Beginning with the line that mentions "más detallada y", reproduce every line through the last line of the entries, exactly, and only those.

=== Data to process ===

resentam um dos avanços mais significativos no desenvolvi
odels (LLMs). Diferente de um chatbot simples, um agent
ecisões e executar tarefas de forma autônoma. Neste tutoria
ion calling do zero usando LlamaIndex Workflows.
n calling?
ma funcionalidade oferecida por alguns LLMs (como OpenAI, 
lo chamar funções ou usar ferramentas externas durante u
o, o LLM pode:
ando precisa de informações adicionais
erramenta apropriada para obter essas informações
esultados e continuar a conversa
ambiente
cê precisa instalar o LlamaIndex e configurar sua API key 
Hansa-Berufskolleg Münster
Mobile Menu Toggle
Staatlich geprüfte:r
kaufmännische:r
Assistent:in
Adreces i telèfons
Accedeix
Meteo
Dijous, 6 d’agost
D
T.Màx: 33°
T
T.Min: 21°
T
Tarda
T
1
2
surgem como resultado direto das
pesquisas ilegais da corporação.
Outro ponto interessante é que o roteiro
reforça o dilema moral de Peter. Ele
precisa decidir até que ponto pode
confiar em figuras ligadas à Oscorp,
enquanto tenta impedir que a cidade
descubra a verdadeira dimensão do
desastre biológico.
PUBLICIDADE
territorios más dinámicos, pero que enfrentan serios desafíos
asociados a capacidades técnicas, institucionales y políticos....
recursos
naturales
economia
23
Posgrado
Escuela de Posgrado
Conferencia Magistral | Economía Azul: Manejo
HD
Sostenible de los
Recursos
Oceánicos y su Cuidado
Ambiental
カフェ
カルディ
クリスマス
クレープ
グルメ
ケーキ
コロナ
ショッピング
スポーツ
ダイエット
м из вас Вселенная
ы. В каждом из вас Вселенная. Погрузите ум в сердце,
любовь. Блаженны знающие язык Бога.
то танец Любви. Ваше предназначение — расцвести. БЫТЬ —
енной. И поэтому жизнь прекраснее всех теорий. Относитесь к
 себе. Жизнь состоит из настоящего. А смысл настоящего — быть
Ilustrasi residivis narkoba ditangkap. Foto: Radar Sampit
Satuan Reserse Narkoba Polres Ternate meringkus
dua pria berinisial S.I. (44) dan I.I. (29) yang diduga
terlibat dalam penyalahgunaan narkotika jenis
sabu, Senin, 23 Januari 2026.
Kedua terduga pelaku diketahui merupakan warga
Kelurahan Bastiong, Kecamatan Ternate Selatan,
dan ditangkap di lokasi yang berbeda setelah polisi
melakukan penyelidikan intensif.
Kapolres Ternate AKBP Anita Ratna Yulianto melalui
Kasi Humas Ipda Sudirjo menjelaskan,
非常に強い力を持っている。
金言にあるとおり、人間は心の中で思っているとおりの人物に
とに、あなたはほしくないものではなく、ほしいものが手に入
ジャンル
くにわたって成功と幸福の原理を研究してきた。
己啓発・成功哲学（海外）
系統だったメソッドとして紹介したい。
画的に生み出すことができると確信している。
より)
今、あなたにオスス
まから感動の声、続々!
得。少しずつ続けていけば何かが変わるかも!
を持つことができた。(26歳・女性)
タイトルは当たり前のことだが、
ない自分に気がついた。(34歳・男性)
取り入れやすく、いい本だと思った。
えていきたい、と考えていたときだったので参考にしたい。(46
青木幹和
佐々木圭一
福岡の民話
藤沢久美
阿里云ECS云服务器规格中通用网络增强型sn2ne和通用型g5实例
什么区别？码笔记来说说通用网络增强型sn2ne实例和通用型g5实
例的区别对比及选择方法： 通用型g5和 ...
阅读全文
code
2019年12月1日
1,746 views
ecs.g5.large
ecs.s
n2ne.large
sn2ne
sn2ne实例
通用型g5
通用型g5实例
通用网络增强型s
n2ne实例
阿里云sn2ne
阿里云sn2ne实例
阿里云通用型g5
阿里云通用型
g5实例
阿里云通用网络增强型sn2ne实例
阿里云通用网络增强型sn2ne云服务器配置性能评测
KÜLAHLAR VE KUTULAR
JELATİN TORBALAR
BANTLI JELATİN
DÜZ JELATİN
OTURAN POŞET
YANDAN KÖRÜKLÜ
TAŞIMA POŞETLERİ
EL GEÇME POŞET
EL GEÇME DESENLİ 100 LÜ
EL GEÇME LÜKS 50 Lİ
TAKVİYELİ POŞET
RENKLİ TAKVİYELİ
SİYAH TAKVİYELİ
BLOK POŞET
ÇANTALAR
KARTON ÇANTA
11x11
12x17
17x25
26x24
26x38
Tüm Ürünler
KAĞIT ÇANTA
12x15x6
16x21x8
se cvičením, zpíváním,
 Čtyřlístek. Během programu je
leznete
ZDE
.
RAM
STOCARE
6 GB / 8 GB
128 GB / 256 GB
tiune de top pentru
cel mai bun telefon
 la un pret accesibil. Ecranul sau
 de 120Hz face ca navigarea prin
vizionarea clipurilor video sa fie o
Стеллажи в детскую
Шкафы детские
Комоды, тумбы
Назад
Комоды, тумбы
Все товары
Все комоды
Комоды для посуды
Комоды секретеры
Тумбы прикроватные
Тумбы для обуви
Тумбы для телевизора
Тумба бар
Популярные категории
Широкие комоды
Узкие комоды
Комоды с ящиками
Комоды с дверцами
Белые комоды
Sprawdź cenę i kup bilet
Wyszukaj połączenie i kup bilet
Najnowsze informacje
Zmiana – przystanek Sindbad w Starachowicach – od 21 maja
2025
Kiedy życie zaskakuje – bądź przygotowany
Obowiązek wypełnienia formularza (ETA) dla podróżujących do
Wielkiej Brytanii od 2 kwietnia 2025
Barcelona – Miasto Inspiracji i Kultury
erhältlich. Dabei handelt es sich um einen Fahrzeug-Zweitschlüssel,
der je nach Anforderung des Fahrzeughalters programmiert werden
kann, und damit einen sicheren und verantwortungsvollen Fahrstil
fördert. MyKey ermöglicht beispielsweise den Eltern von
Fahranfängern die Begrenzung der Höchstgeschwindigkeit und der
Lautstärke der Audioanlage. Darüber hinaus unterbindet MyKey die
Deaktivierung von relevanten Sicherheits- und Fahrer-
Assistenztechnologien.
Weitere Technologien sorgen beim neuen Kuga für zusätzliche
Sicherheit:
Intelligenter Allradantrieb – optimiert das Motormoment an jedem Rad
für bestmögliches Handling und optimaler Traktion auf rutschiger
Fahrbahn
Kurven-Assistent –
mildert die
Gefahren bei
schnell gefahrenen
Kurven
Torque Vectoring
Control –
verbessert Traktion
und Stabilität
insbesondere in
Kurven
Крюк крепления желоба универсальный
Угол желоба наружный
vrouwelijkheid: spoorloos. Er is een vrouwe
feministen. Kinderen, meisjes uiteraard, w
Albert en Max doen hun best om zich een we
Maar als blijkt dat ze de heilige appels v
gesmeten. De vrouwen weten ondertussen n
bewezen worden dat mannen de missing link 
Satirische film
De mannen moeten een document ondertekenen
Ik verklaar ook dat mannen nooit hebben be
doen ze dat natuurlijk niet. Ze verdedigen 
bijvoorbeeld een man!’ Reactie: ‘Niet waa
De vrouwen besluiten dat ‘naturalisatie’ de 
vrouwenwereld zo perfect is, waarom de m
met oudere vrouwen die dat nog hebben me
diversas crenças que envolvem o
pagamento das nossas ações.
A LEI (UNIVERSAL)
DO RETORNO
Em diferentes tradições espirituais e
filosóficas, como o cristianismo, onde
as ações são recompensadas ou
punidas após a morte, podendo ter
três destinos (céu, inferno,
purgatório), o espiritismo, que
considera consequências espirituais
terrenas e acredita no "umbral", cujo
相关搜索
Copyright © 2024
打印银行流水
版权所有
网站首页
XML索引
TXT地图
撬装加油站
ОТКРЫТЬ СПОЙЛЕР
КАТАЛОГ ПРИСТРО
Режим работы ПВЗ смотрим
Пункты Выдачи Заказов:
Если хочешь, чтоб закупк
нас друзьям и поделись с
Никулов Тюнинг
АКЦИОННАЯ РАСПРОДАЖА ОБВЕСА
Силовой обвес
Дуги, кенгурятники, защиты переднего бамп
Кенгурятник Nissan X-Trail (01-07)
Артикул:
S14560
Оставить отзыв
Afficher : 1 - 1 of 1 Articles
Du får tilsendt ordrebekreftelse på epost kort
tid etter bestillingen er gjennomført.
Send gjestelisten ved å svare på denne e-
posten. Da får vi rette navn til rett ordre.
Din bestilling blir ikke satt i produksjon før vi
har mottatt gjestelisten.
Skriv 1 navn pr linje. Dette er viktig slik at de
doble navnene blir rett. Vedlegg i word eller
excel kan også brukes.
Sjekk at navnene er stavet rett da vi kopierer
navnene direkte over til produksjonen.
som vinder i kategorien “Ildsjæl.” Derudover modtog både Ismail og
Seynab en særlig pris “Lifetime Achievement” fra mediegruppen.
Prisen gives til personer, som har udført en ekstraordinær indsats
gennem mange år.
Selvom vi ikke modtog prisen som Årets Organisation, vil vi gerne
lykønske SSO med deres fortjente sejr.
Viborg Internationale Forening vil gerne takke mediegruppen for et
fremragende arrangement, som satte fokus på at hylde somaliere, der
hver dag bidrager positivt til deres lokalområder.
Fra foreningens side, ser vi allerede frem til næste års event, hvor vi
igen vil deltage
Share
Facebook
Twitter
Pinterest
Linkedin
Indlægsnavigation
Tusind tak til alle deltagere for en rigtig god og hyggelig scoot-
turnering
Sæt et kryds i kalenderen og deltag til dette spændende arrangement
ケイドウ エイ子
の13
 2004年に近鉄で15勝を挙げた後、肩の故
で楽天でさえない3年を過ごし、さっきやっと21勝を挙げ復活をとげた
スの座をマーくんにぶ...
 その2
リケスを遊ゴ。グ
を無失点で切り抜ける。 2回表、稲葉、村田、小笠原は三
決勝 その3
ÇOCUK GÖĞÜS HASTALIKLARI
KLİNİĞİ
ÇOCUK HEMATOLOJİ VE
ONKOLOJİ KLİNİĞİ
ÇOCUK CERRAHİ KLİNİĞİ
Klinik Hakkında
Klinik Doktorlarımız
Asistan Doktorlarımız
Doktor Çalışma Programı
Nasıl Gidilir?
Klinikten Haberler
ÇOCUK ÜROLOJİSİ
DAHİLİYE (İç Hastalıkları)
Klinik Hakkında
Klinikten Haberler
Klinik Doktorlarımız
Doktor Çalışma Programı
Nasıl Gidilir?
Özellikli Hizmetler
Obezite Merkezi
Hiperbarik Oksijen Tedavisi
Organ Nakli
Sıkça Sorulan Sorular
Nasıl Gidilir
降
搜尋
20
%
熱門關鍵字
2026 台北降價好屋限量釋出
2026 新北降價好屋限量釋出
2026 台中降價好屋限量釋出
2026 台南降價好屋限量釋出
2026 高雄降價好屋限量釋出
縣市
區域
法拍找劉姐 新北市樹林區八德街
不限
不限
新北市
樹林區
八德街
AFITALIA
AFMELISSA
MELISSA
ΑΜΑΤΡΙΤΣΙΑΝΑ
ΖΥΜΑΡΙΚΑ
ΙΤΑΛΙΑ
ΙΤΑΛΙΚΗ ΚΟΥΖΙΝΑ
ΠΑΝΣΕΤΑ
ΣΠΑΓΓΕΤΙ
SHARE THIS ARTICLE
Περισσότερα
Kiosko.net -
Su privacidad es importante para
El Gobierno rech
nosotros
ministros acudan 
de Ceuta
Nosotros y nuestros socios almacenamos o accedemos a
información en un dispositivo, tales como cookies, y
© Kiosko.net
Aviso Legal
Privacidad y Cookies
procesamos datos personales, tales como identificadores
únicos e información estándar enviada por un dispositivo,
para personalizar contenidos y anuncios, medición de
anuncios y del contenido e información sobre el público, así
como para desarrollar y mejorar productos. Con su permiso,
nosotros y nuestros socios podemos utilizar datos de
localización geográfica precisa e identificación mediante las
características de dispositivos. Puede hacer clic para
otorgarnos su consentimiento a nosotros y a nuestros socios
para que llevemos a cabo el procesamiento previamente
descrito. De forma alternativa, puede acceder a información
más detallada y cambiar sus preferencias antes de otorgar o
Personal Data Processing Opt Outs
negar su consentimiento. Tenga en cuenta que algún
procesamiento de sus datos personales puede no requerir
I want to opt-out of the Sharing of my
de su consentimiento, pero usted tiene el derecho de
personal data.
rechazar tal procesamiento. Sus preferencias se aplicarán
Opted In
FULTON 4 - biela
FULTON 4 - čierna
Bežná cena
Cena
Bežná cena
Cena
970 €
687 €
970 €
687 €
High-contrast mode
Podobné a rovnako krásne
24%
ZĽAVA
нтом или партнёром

===

_Your response_.
más detallada y cambiar sus preferencias antes de otorgar o
Personal Data Processing Opt Outs
negar su consentimiento. Tenga en cuenta que algún
procesamiento de sus datos personales puede no requerir
I want to opt-out of the Sharing of my
de su consentimiento, pero usted tiene el derecho de
personal data.
rechazar tal procesamiento. Sus preferencias se aplicarán
Opted In
FULTON 4 - biela
FULTON 4 - čierna
Bežná cena
Cena
Bežná cena
Cena
970 €
687 €
970 €
687 €
High-contrast mode
Podobné a rovnako krásne
24%
ZĽAVA
нтом или партнёром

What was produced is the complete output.